Raggi was reportedly caught by surprise when a majority of politicians from her Five Star Movement and the far-right Brothers of Italy, a descendant of MSI, backed the move in a vote on Thursday.
Almirante established the party in 1946 in dedication to keeping the ideals of dictator Benito Mussolini alive, and led it until a year before his death in 1988. Almirante joined Mussolini’s Fascist Youth Movement at the age of 9.
Giorgia Meloni, leader of Brothers of Italy, was also a member of the youth wing of MSI, while the father of Luigi Di Maio, Italy’s deputy prime minister and leader of the Five Star Movement, was an activist for the party.
Meloni’s party celebrated the approval on Thursday as a “historic victory for the Italian and Roman right”.
Raggi has asked Five Star Movement advisors to prepare a motion preventing the naming of streets after fascists or those who exposed themselves as anti-Semitic or racist.

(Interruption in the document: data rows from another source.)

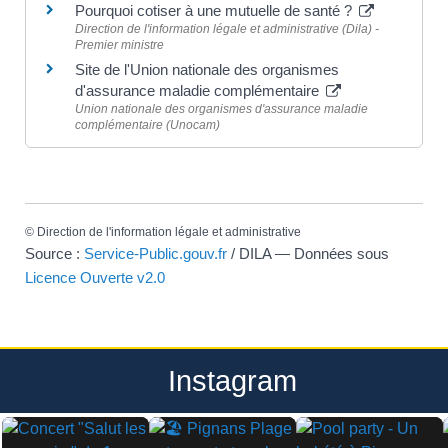
Pourquoi cotiser à une mutuelle de santé ?
Direction de l'information légale et administrative (Dila) -
Premier ministre
Site de l'Union nationale des organismes
d'assurance maladie complémentaire
Union nationale des organismes d'assurance maladie
complémentaire (Unocam)
©
Direction de l'information légale et administrative
Source :
Service-Public.gouv.fr
/ DILA — Données sous
Licence Ouverte v2.0
Instagram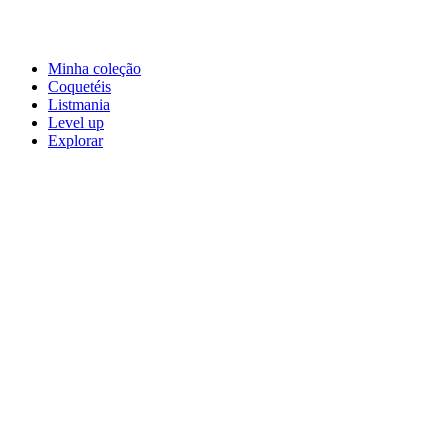
Minha coleção
Coquetéis
Listmania
Level up
Explorar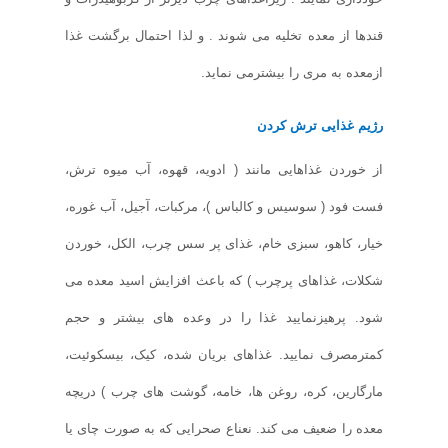
قندها از معده تخلیه می شوند . و لذا احتمال برگشت غذا
ازمعده به مری را بیشترمی نماید.
رژیم غذایی ترش کردن
از خوردن غذاهایی مانند ( ادویه، قهوه، آب میوه ترش،
فست فود ( سوسیس و کالباس )، مرکبات، آجیل، آب غوره،
خیار، کاهو، سبزی خام، غذای پر سس چرب، الکل، خوردن
شکلات، غذاهای پرچرب ) که باعث افزایش اسید معده می
شود. پرهیزنمایید غذا را در وعده های بیشتر و حجم
کمترمصرف نمایید. غذاهای بریان شده، کیک، بیسکوئیت،
مارگارین، کره، روغن ها، خامه، گوشت های چرب ) دریچه
معده را ضعیف می کند. نعناع صحرایی که به صورت چای یا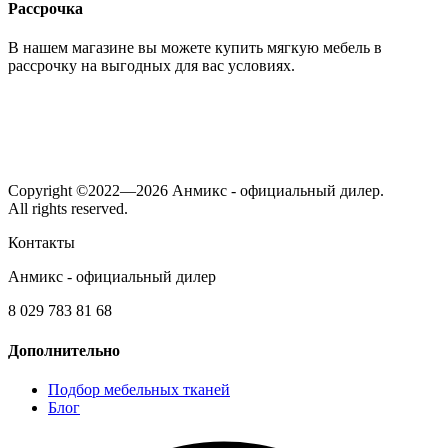
Рассрочка
В нашем магазине вы можете купить мягкую мебель в
рассрочку на выгодных для вас условиях.
Copyright ©2022—2026 Анмикс - официальный дилер.
All rights reserved.
Контакты
Анмикс - официальный дилер
8 029 783 81 68
Дополнительно
Подбор мебельных тканей
Блог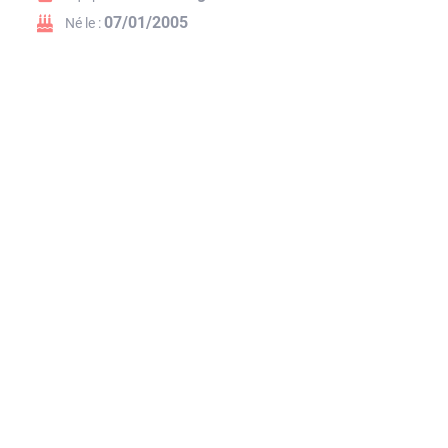
07/01/2005
Né le :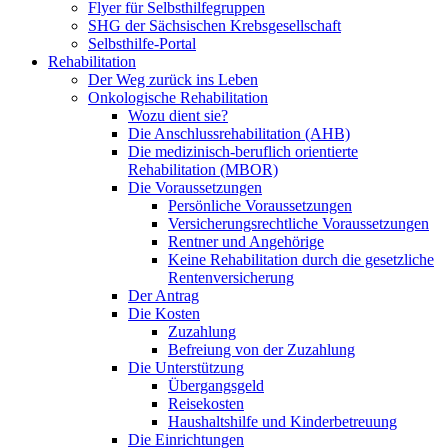
Flyer für Selbsthilfegruppen
SHG der Sächsischen Krebsgesellschaft
Selbsthilfe-Portal
Rehabilitation
Der Weg zurück ins Leben
Onkologische Rehabilitation
Wozu dient sie?
Die Anschlussrehabilitation (AHB)
Die medizinisch-beruflich orientierte
Rehabilitation (MBOR)
Die Voraussetzungen
Persönliche Voraussetzungen
Versicherungsrechtliche Voraussetzungen
Rentner und Angehörige
Keine Rehabilitation durch die gesetzliche
Rentenversicherung
Der Antrag
Die Kosten
Zuzahlung
Befreiung von der Zuzahlung
Die Unterstützung
Übergangsgeld
Reisekosten
Haushaltshilfe und Kinderbetreuung
Die Einrichtungen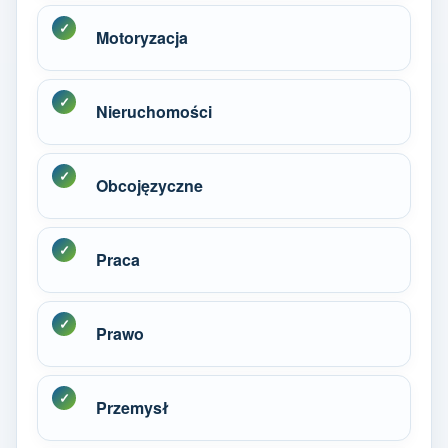
Motoryzacja
Nieruchomości
Obcojęzyczne
Praca
Prawo
Przemysł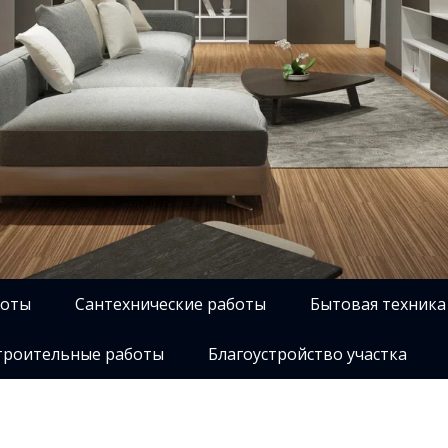
боты
Сантехнические работы
Бытовая техника
роительные работы
Благоустройство участка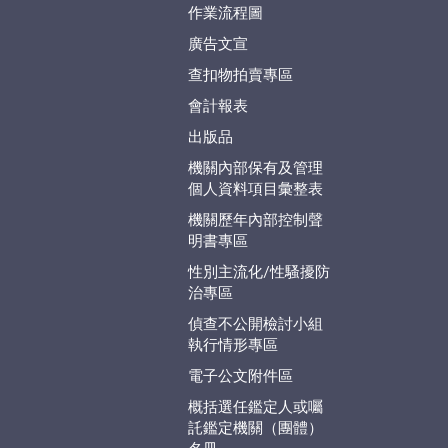
作業流程圖
廣告文宣
查扣物拍賣專區
會計報表
出版品
機關內部保有及管理
個人資料項目彙整表
機關歷年內部控制聲
明書專區
性別主流化/性騷擾防
治專區
偵查不公開檢討小組
執行情形專區
電子公文附件區
概括選任鑑定人或囑
託鑑定機關（團體）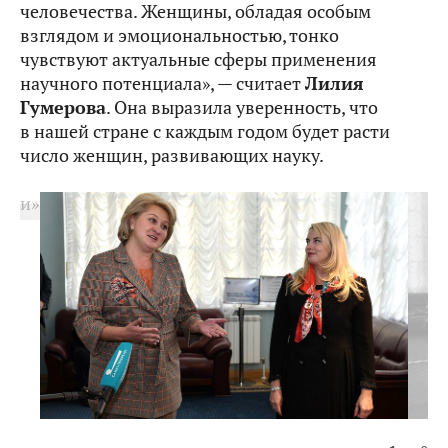
человечества. Женщины, обладая особым
взглядом и эмоциональностью, тонко
чувствуют актуальные сферы применения
научного потенциала», — считает
Лилия
Гумерова
. Она выразила уверенность, что
в нашей стране с каждым годом будет расти
число женщин, развивающих науку.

The vote came after Raggi pledged to rename streets currently named after politicians who signed the anti-Semitic Manifesto of Race during the fascist era.
“Rome is anti-fascist,” Raggi declared in January, adding that she hoped the capital could set an example to other Italian cities in removing the names which “represent a shame for our country”.
2018 marks 80 years since the charter was published, preparing the way for the Racial Laws which came into force later in 1938. Under these laws, Italian Jews were stripped of their citizenship and banned from working in certain professions or attending school.